| INSTRUCTIONS FOR THE TASK |
Print every line of the listing exactly, please.

----------------------------------------

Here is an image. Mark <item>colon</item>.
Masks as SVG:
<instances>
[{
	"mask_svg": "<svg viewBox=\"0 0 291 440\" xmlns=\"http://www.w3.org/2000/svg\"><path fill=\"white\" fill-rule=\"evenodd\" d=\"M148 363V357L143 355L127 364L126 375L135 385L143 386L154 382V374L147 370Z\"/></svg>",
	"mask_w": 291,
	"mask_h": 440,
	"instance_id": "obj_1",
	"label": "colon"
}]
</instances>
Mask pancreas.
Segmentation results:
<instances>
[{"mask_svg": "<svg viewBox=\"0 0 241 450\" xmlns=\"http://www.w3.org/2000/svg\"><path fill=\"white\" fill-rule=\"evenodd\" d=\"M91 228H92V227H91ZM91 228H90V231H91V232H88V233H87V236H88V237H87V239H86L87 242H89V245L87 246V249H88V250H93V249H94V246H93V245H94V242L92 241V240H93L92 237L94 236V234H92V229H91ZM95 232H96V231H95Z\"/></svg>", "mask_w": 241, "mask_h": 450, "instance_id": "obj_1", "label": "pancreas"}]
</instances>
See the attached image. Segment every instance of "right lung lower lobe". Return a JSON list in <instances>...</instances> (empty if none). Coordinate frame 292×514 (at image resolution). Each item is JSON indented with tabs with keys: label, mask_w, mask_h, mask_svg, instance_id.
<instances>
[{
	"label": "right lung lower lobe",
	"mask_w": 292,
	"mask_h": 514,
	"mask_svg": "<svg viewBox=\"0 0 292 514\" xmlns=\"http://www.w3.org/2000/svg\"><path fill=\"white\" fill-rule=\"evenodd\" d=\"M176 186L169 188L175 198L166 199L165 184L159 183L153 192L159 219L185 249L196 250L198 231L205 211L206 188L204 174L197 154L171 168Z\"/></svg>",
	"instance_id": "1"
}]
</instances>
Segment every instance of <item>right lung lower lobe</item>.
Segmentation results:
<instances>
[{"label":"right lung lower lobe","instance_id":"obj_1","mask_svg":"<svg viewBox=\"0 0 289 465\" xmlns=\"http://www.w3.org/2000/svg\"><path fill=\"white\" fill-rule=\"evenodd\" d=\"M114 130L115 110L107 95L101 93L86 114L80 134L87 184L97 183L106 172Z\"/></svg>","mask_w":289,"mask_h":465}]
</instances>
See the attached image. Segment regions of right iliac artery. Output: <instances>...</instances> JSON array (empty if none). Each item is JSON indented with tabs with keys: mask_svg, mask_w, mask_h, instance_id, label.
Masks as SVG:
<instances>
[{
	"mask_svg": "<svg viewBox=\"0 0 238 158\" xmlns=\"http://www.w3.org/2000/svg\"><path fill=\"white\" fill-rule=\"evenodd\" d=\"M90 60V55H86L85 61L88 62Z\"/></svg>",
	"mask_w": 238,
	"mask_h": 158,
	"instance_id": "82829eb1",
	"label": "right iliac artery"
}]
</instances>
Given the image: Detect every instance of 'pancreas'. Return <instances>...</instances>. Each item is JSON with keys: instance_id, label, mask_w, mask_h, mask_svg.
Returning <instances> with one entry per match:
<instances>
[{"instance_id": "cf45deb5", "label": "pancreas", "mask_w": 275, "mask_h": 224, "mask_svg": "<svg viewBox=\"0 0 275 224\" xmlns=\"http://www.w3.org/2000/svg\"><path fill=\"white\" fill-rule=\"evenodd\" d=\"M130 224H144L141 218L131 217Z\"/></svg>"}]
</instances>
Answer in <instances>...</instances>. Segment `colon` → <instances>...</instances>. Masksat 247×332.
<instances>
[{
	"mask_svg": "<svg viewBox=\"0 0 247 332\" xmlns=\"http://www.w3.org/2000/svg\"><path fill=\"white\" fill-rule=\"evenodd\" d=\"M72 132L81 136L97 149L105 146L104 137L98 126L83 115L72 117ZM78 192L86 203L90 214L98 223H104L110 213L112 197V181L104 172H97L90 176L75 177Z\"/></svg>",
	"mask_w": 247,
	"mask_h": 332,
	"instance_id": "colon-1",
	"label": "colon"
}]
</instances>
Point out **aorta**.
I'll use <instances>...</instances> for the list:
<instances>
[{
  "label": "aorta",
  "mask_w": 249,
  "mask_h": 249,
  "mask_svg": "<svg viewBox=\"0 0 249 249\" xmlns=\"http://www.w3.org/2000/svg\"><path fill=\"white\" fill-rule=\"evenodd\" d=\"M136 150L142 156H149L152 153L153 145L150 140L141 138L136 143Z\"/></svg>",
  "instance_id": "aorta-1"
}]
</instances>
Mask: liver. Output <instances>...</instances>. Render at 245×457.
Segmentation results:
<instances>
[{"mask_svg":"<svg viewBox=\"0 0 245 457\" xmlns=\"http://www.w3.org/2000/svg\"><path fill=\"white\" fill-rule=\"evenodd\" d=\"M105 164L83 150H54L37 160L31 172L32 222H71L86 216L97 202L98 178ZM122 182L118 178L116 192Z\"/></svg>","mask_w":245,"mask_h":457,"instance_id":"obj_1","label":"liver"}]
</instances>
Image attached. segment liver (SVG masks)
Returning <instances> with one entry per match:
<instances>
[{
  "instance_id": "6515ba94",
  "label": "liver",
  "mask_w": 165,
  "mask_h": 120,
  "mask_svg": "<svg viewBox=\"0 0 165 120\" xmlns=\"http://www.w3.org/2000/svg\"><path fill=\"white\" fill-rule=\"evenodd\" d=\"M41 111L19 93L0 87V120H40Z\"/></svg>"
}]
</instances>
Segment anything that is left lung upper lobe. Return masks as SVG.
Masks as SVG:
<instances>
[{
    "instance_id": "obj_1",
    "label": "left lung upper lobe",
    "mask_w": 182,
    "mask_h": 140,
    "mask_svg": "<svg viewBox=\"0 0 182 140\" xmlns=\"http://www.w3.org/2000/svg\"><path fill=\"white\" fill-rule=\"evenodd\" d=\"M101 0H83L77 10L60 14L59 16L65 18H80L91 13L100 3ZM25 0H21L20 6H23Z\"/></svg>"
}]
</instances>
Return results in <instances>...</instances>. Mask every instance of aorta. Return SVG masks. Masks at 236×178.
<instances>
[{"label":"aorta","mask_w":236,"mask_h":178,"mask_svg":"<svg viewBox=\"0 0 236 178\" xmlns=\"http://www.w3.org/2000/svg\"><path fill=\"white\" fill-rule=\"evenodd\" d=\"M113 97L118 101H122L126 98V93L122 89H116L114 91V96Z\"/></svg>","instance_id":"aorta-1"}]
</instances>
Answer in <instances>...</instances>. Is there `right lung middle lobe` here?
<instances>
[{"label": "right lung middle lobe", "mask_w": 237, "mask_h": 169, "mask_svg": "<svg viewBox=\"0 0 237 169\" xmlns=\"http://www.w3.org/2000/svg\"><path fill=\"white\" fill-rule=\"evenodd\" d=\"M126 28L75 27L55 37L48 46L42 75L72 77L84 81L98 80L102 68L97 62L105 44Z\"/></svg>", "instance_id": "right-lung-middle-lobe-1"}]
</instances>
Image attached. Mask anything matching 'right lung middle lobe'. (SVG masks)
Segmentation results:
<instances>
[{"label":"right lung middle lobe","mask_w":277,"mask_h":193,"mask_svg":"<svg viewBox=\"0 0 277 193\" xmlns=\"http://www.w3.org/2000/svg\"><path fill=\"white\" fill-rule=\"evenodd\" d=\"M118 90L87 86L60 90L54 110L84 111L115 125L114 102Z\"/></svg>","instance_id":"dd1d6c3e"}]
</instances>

----------------------------------------

| ANSWER FOR THE TASK |
Here is an image. Mark <item>colon</item>.
Masks as SVG:
<instances>
[{
	"mask_svg": "<svg viewBox=\"0 0 291 440\" xmlns=\"http://www.w3.org/2000/svg\"><path fill=\"white\" fill-rule=\"evenodd\" d=\"M148 363V357L143 355L127 364L126 375L135 385L143 386L154 382V374L147 370Z\"/></svg>",
	"mask_w": 291,
	"mask_h": 440,
	"instance_id": "obj_1",
	"label": "colon"
}]
</instances>
Mask pancreas.
Segmentation results:
<instances>
[{"mask_svg": "<svg viewBox=\"0 0 241 450\" xmlns=\"http://www.w3.org/2000/svg\"><path fill=\"white\" fill-rule=\"evenodd\" d=\"M91 228H92V227H91ZM91 228H90V231H91V232H88V233H87V236H88V237H87V239H86L87 242H89V245L87 246V249H88V250H93V249H94V246H93V245H94V242L92 241V240H93L92 237L94 236V234H92V229H91ZM95 232H96V231H95Z\"/></svg>", "mask_w": 241, "mask_h": 450, "instance_id": "obj_1", "label": "pancreas"}]
</instances>
See the attached image. Segment every instance of "right lung lower lobe". Return a JSON list in <instances>...</instances> (empty if none). Coordinate frame 292×514 (at image resolution). Each item is JSON indented with tabs with keys: label, mask_w, mask_h, mask_svg, instance_id.
<instances>
[{
	"label": "right lung lower lobe",
	"mask_w": 292,
	"mask_h": 514,
	"mask_svg": "<svg viewBox=\"0 0 292 514\" xmlns=\"http://www.w3.org/2000/svg\"><path fill=\"white\" fill-rule=\"evenodd\" d=\"M176 186L169 188L175 198L166 199L165 184L159 183L153 192L159 219L185 249L196 250L198 231L205 211L206 188L204 174L197 154L171 168Z\"/></svg>",
	"instance_id": "1"
}]
</instances>
Segment every instance of <item>right lung lower lobe</item>.
Segmentation results:
<instances>
[{"label":"right lung lower lobe","instance_id":"obj_1","mask_svg":"<svg viewBox=\"0 0 289 465\" xmlns=\"http://www.w3.org/2000/svg\"><path fill=\"white\" fill-rule=\"evenodd\" d=\"M114 130L115 110L107 95L101 93L86 114L80 134L87 184L97 183L106 172Z\"/></svg>","mask_w":289,"mask_h":465}]
</instances>
See the attached image. Segment regions of right iliac artery. Output: <instances>...</instances> JSON array (empty if none). Each item is JSON indented with tabs with keys: mask_svg, mask_w, mask_h, instance_id, label.
Masks as SVG:
<instances>
[{
	"mask_svg": "<svg viewBox=\"0 0 238 158\" xmlns=\"http://www.w3.org/2000/svg\"><path fill=\"white\" fill-rule=\"evenodd\" d=\"M90 60V55H86L85 61L88 62Z\"/></svg>",
	"mask_w": 238,
	"mask_h": 158,
	"instance_id": "82829eb1",
	"label": "right iliac artery"
}]
</instances>
Given the image: Detect every instance of 'pancreas'. Return <instances>...</instances>. Each item is JSON with keys: instance_id, label, mask_w, mask_h, mask_svg.
Returning <instances> with one entry per match:
<instances>
[{"instance_id": "cf45deb5", "label": "pancreas", "mask_w": 275, "mask_h": 224, "mask_svg": "<svg viewBox=\"0 0 275 224\" xmlns=\"http://www.w3.org/2000/svg\"><path fill=\"white\" fill-rule=\"evenodd\" d=\"M130 224H144L141 218L131 217Z\"/></svg>"}]
</instances>
Answer in <instances>...</instances>. Segment `colon` → <instances>...</instances>. Masksat 247×332.
<instances>
[{
	"mask_svg": "<svg viewBox=\"0 0 247 332\" xmlns=\"http://www.w3.org/2000/svg\"><path fill=\"white\" fill-rule=\"evenodd\" d=\"M72 132L81 136L97 149L105 146L104 137L98 126L83 115L72 117ZM78 192L86 203L90 214L98 223H104L110 213L112 197V181L104 172H97L90 176L75 177Z\"/></svg>",
	"mask_w": 247,
	"mask_h": 332,
	"instance_id": "colon-1",
	"label": "colon"
}]
</instances>
Point out **aorta**.
I'll use <instances>...</instances> for the list:
<instances>
[{
  "label": "aorta",
  "mask_w": 249,
  "mask_h": 249,
  "mask_svg": "<svg viewBox=\"0 0 249 249\" xmlns=\"http://www.w3.org/2000/svg\"><path fill=\"white\" fill-rule=\"evenodd\" d=\"M136 150L142 156H149L152 153L153 145L150 140L141 138L136 143Z\"/></svg>",
  "instance_id": "aorta-1"
}]
</instances>
Mask: liver. Output <instances>...</instances>. Render at 245×457.
Segmentation results:
<instances>
[{"mask_svg":"<svg viewBox=\"0 0 245 457\" xmlns=\"http://www.w3.org/2000/svg\"><path fill=\"white\" fill-rule=\"evenodd\" d=\"M105 164L83 150H54L37 160L31 172L32 222H71L86 216L97 202L98 178ZM122 182L118 178L116 192Z\"/></svg>","mask_w":245,"mask_h":457,"instance_id":"obj_1","label":"liver"}]
</instances>
Image attached. segment liver (SVG masks)
Returning <instances> with one entry per match:
<instances>
[{
  "instance_id": "6515ba94",
  "label": "liver",
  "mask_w": 165,
  "mask_h": 120,
  "mask_svg": "<svg viewBox=\"0 0 165 120\" xmlns=\"http://www.w3.org/2000/svg\"><path fill=\"white\" fill-rule=\"evenodd\" d=\"M41 111L19 93L0 87V120H40Z\"/></svg>"
}]
</instances>
Segment anything that is left lung upper lobe. Return masks as SVG.
Masks as SVG:
<instances>
[{
    "instance_id": "obj_1",
    "label": "left lung upper lobe",
    "mask_w": 182,
    "mask_h": 140,
    "mask_svg": "<svg viewBox=\"0 0 182 140\" xmlns=\"http://www.w3.org/2000/svg\"><path fill=\"white\" fill-rule=\"evenodd\" d=\"M101 0H83L77 10L60 14L59 16L65 18H80L91 13L100 3ZM25 0H21L20 6H23Z\"/></svg>"
}]
</instances>
Return results in <instances>...</instances>. Mask every instance of aorta. Return SVG masks. Masks at 236×178.
<instances>
[{"label":"aorta","mask_w":236,"mask_h":178,"mask_svg":"<svg viewBox=\"0 0 236 178\" xmlns=\"http://www.w3.org/2000/svg\"><path fill=\"white\" fill-rule=\"evenodd\" d=\"M113 97L118 101H122L126 98V93L122 89H116L114 91V96Z\"/></svg>","instance_id":"aorta-1"}]
</instances>
Answer in <instances>...</instances>. Is there `right lung middle lobe` here?
<instances>
[{"label": "right lung middle lobe", "mask_w": 237, "mask_h": 169, "mask_svg": "<svg viewBox=\"0 0 237 169\" xmlns=\"http://www.w3.org/2000/svg\"><path fill=\"white\" fill-rule=\"evenodd\" d=\"M126 28L75 27L55 37L48 46L42 75L72 77L84 81L98 80L102 68L97 62L105 44Z\"/></svg>", "instance_id": "right-lung-middle-lobe-1"}]
</instances>
Image attached. Mask anything matching 'right lung middle lobe'. (SVG masks)
Segmentation results:
<instances>
[{"label":"right lung middle lobe","mask_w":277,"mask_h":193,"mask_svg":"<svg viewBox=\"0 0 277 193\" xmlns=\"http://www.w3.org/2000/svg\"><path fill=\"white\" fill-rule=\"evenodd\" d=\"M118 90L87 86L60 90L54 110L84 111L115 125L114 102Z\"/></svg>","instance_id":"dd1d6c3e"}]
</instances>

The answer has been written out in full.